On est surpris de trouver, page 304, Millerand qualifié de « socialiste respecté », parce que venu du radicalisme; il s’est certes ensuite qualifié de républicain socialiste, mais n’a jamais été au parti socialiste SFIO créé en 1905, et à la fin de la Belle Epoque, il est à classer plus à droite que les radicaux valoisiens. Jean-Louis Rizzo a beaucoup écrit dans Alexandre Millerand: Socialiste discuté, ministre contesté et président déchu sur le respect qu’il a pu inspirer à droite comme à gauche, chez les civils comme chez les militaires, croyants comme laïcs…
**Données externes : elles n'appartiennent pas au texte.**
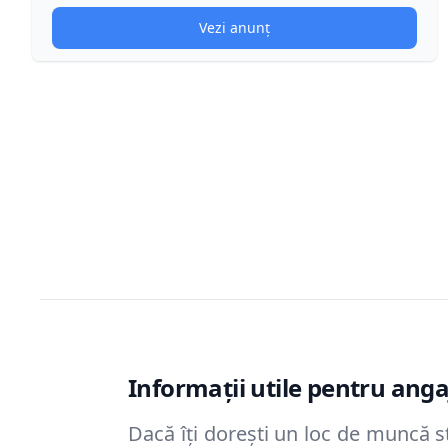
Vezi anunț
Informații utile pentru angaj
Dacă îți dorești un loc de muncă st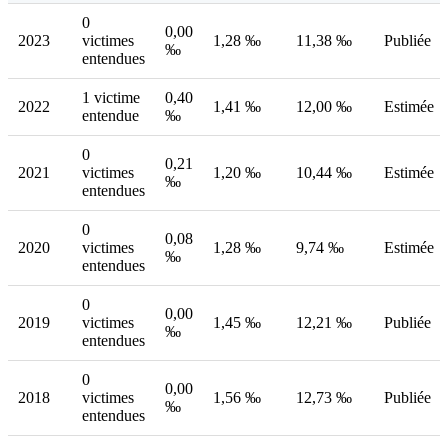
0
0,00
2023
victimes
1,28 ‰
11,38 ‰
Publiée
‰
entendues
1 victime
0,40
2022
1,41 ‰
12,00 ‰
Estimée
entendue
‰
0
0,21
2021
victimes
1,20 ‰
10,44 ‰
Estimée
‰
entendues
0
0,08
2020
victimes
1,28 ‰
9,74 ‰
Estimée
‰
entendues
0
0,00
2019
victimes
1,45 ‰
12,21 ‰
Publiée
‰
entendues
0
0,00
2018
victimes
1,56 ‰
12,73 ‰
Publiée
‰
entendues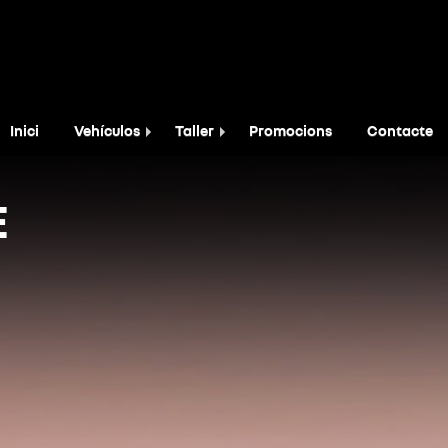
Inici
Vehículos
Taller
Promocions
Contacte
E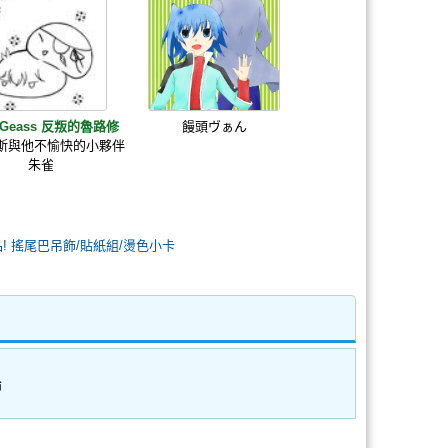
 Geass 反叛的魯路修
饅頭ヴぁん
斯與他不愉快的小夥伴
朱雀
品! 搖尾巴吊飾/貼紙組/燙色小卡
論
Ceci ne doit pas gâcher l’énorme plaisir que l’on a en découvrant pourquoi la Première Guerre mondiale a éclaté du fait non de la situation dans les Balkans, mais de l’aveuglement et du désir d’en découdre de certains homme d’Etat. Rarement un livre n’a offert sur les prémices de la Première Guerre mondiale une vision si claire et si détaillées. Cerise sur le gâteau, un index et des illustrations dans les passages en rapport.